Rezension

Ein Krimivergnügen, in dem die Regeln des Genres nicht allzu ernst genommen werden

Die feine Nase der Lilli Steinbeck - Heinrich Steinfest

Die feine Nase der Lilli Steinbeck
von Heinrich Steinfest

Bewertet mit 5 Sternen

Bei Krimis, etwa im Fernsehen, mag man sich immer wieder mal fragen, ob das, was man da gesehen hat, auch in der Realität möglich ist; zu einem guten Krimi gehört dann oft, dass das Dargestellte »realistisch« ist.

Nicht so bei Heinrich Steinfest.

Da gibt es Schlüsselanhänger, die aus Insekten und Technik bestehen, eine ausgestorbene Vogelart, die Dronten, taucht gleich als ganze Kolonie in einer Art unterirdischem Raumfahrtzentrum auf, und ein Detektiv, der sich aufgrund seines Körpergewichts kaum bewegen kann, kommt immer davon, weil Pistolenkugeln einen Weg um ihn machen – er ist ihnen zu unangenehm. Dass dann auch mal die Frage gestellt wird, ob eine Person am Verbrechen beteiligt ist, diese Frage dann aber nicht beantwortet wird, gehört zur Steinfest’schen Art, Krimis zu schreiben, die dieses Genre nicht zu ernst nimmt.
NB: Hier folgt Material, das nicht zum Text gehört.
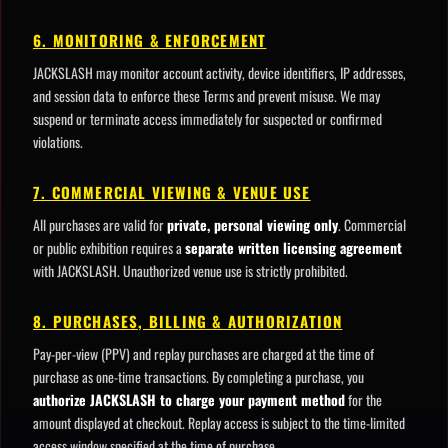
6. MONITORING & ENFORCEMENT
JACKSLASH may monitor account activity, device identifiers, IP addresses,
and session data to enforce these Terms and prevent misuse. We may
suspend or terminate access immediately for suspected or confirmed
violations.
7. COMMERCIAL VIEWING & VENUE USE
All purchases are valid for
private, personal viewing only
. Commercial
or public exhibition requires a
separate written licensing agreement
with JACKSLASH. Unauthorized venue use is strictly prohibited.
8. PURCHASES, BILLING & AUTHORIZATION
Pay-per-view (PPV) and replay purchases are charged at the time of
purchase as one-time transactions. By completing a purchase, you
authorize JACKSLASH to charge your payment method
for the
amount displayed at checkout. Replay access is subject to the time-limited
access window specified at the time of purchase.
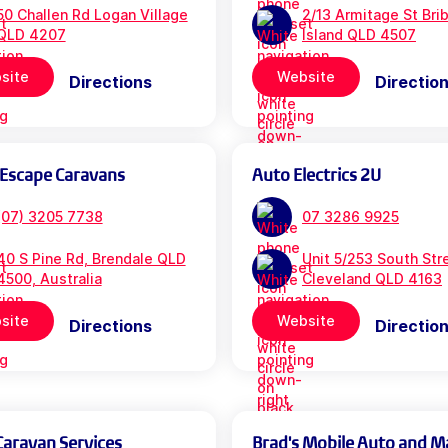
50 Challen Rd Logan Village
2/13 Armitage St Bri
QLD 4207
Island QLD 4507
site
Website
Directions
Directio
 Escape Caravans
Auto Electrics 2U
(07) 3205 7738
07 3286 9925
40 S Pine Rd, Brendale QLD
Unit 5/253 South Str
4500, Australia
Cleveland QLD 4163
site
Website
Directions
Directio
Caravan Services
Brad's Mobile Auto and M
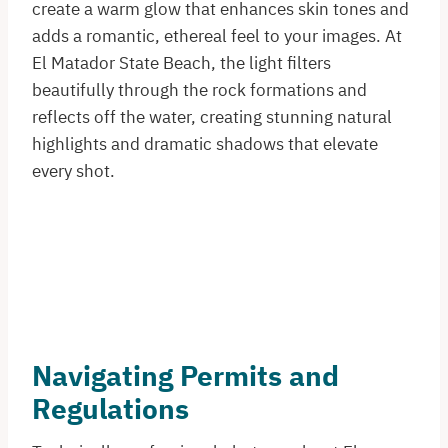
create a warm glow that enhances skin tones and
adds a romantic, ethereal feel to your images. At
El Matador State Beach, the light filters
beautifully through the rock formations and
reflects off the water, creating stunning natural
highlights and dramatic shadows that elevate
every shot.
Navigating Permits and
Regulations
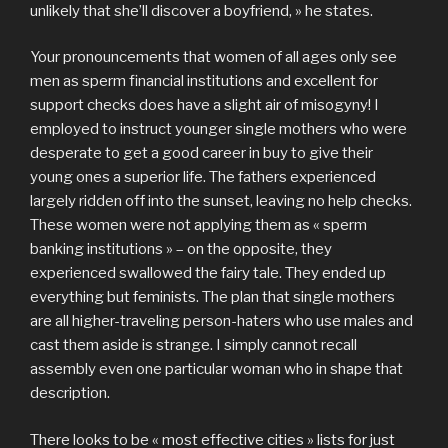
unlikely that she’ll discover a boyfriend, » he states.
Your pronouncements that women of all ages only see
men as sperm financial institutions and excellent for
support checks does have a slight air of misogyny! I
employed to instruct younger single mothers who were
desperate to get a good career in buy to give their
young ones a superior life. The fathers experienced
largely ridden off into the sunset, leaving no help checks.
These women were not applying them as « sperm
banking institutions » – on the opposite, they
experienced swallowed the fairy tale. They ended up
everything but feminists. The plan that single mothers
are all higher-traveling person-haters who use males and
cast them aside is strange. I simply cannot recall
assembly even one particular woman who in shape that
description.
There looks to be « most effective cities » lists for just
Zur Handlung: Georg Stransky wird entführt, die Spur führt nach Griechenland, und Lilli Steinbeck, die Polizistin, nimmt Urlaub, um den Fall zu klären. Stransky, so stellt sie fest, gehört zu einer Zahl von Männern, die entführt, dann wieder frei gelassen werden. Es ist das Spiel zweier Gruppen: Die eine (die Verbrecher) will dafür sorgen, dass die Freigelassenen umgebracht werden, die andere (die Götter) möchte, dass sie nach Hause zurückkehren können. Sobald einer der Entführten wieder zu Hause angekommen ist, hat die zweite Gruppe gewonnen, und das Spiel ist beendet. Lilli Steinbeck übernimmt nun mit dem Detektiv Kallimachos die Aufgabe, Stransky zu finden, um ihn möglichst heil zu Hause abzuliefern.
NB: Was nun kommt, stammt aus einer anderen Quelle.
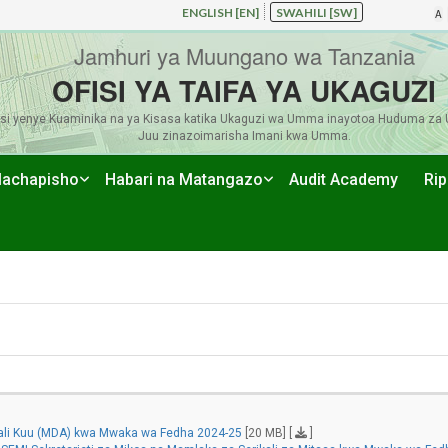
ENGLISH [EN]
SWAHILI [SW]
A
Jamhuri ya Muungano wa Tanzania
OFISI YA TAIFA YA UKAGUZI
si yenye Kuaminika na ya Kisasa katika Ukaguzi wa Umma inayotoa Huduma za 
Juu zinazoimarisha Imani kwa Umma.
achapisho
Habari na Matangazo
Audit Academy
Rip
kali Kuu (MDA) kwa Mwaka wa Fedha 2024-25
[20 MB] [
]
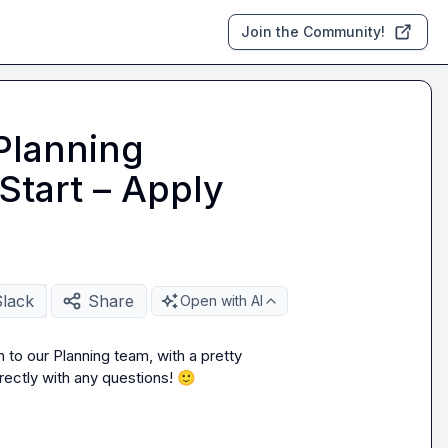
Join the Community!
Planning
Start – Apply
Slack
Share
Open with AI
to our Planning team, with a pretty 
rectly with any questions! 
🙂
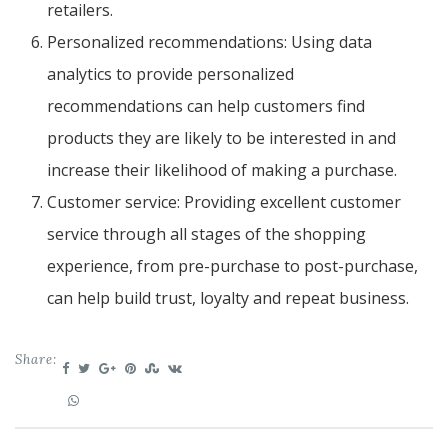
retailers.
Personalized recommendations: Using data
analytics to provide personalized
recommendations can help customers find
products they are likely to be interested in and
increase their likelihood of making a purchase.
Customer service: Providing excellent customer
service through all stages of the shopping
experience, from pre-purchase to post-purchase,
can help build trust, loyalty and repeat business.
Share:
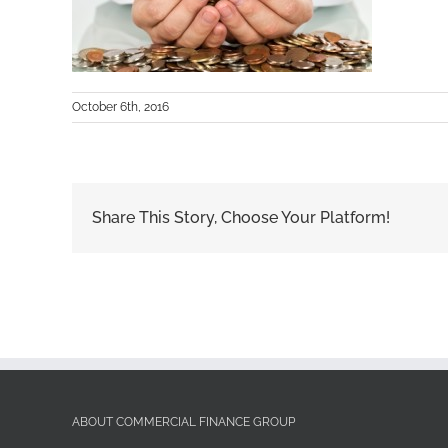
October 6th, 2016
Share This Story, Choose Your Platform!
ABOUT COMMERCIAL FINANCE GROUP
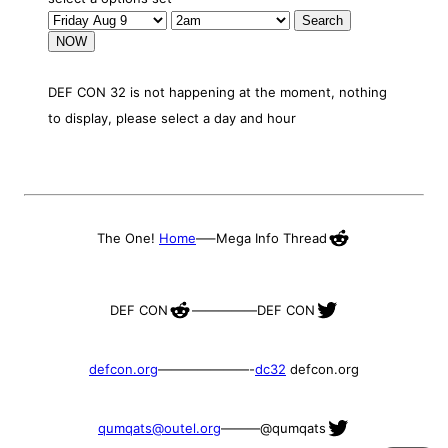
NOW
DEF CON 32 is not happening at the moment, nothing
to display, please select a day and hour
Reddit
The One!
Home
—–
Mega Info Thread
Reddit
Twitter
DEF CON
—————
DEF CON
defcon.org
———————-
dc32
defcon.org
Twitter
qumqats@outel.org
———
@qumqats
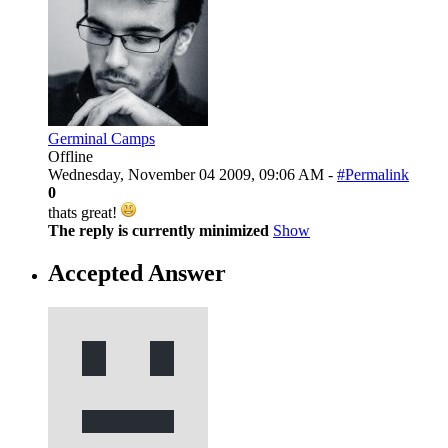
Germinal Camps
Offline
Wednesday, November 04 2009, 09:06 AM -
#Permalink
0
thats great!
The reply is currently minimized
Show
Accepted Answer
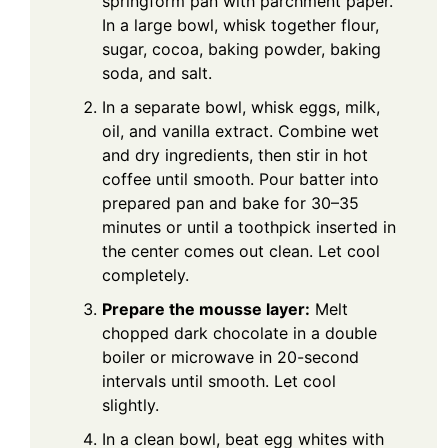
springform pan with parchment paper.
In a large bowl, whisk together flour,
sugar, cocoa, baking powder, baking
soda, and salt.
In a separate bowl, whisk eggs, milk,
oil, and vanilla extract. Combine wet
and dry ingredients, then stir in hot
coffee until smooth. Pour batter into
prepared pan and bake for 30–35
minutes or until a toothpick inserted in
the center comes out clean. Let cool
completely.
Prepare the mousse layer:
Melt
chopped dark chocolate in a double
boiler or microwave in 20-second
intervals until smooth. Let cool
slightly.
In a clean bowl, beat egg whites with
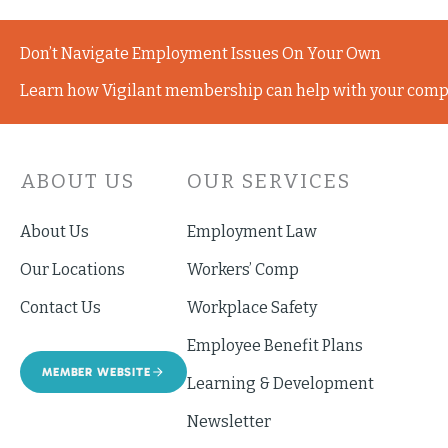
Don’t Navigate Employment Issues On Your Own
Learn how Vigilant membership can help with your comp
ABOUT US
OUR SERVICES
About Us
Employment Law
Our Locations
Workers’ Comp
Contact Us
Workplace Safety
Employee Benefit Plans
MEMBER WEBSITE
Learning & Development
Newsletter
Wie in seinen anderen Romanen erfreut Steinfest Leserin und Leser auch hier wieder mit einer Fülle skurril-komischer Sprachbilder, die Dinge immer wieder über Paradoxien verdeutlichen können. Da gibt es z. B. einen Croupier »mit der gepreßten Stimme eines glattgewalzten Marienkäfers«, der grinst, was aussieht, »als lächle ein Panzerkreuzer. Ein Panzerkreuzer mit der Stimme eines zerdrückten Marienkäfers.« (S. 186) Oder es gibt Leute, die »an fleischgewordenes Kriegsspielzeug erinnerten und daran, wie schlecht solches Spielzeug für eine gesunde Entwicklung ist« (S. 165). Und der Boss der »Götter«-Gruppe hat eine Ehefrau, die aber keiner kannte: Dazu muss gesagt werden, dass er »noch nie mit einer anderen Frau gesehen worden war als mit jener, mit der man ihn auch noch nie gesehen hatte« (S. 76). Schön auch, wie Steinfest in seinen verschiedenen Romanen Figuren aus anderen seiner Bücher auftauchen lässt. Stavros Sterling spielt in »Die feine Nase der Lilli Steinbeck« wie in »Plutos Liebe« eine Rolle, Lilli taucht auch am Rande in »Plutos Liebe« auf, und Steinfests Stuttgarter Kommissar Rosenblüt kommt auch hier, im Steinbeck-Krimi, zu einem kurzen Einsatz.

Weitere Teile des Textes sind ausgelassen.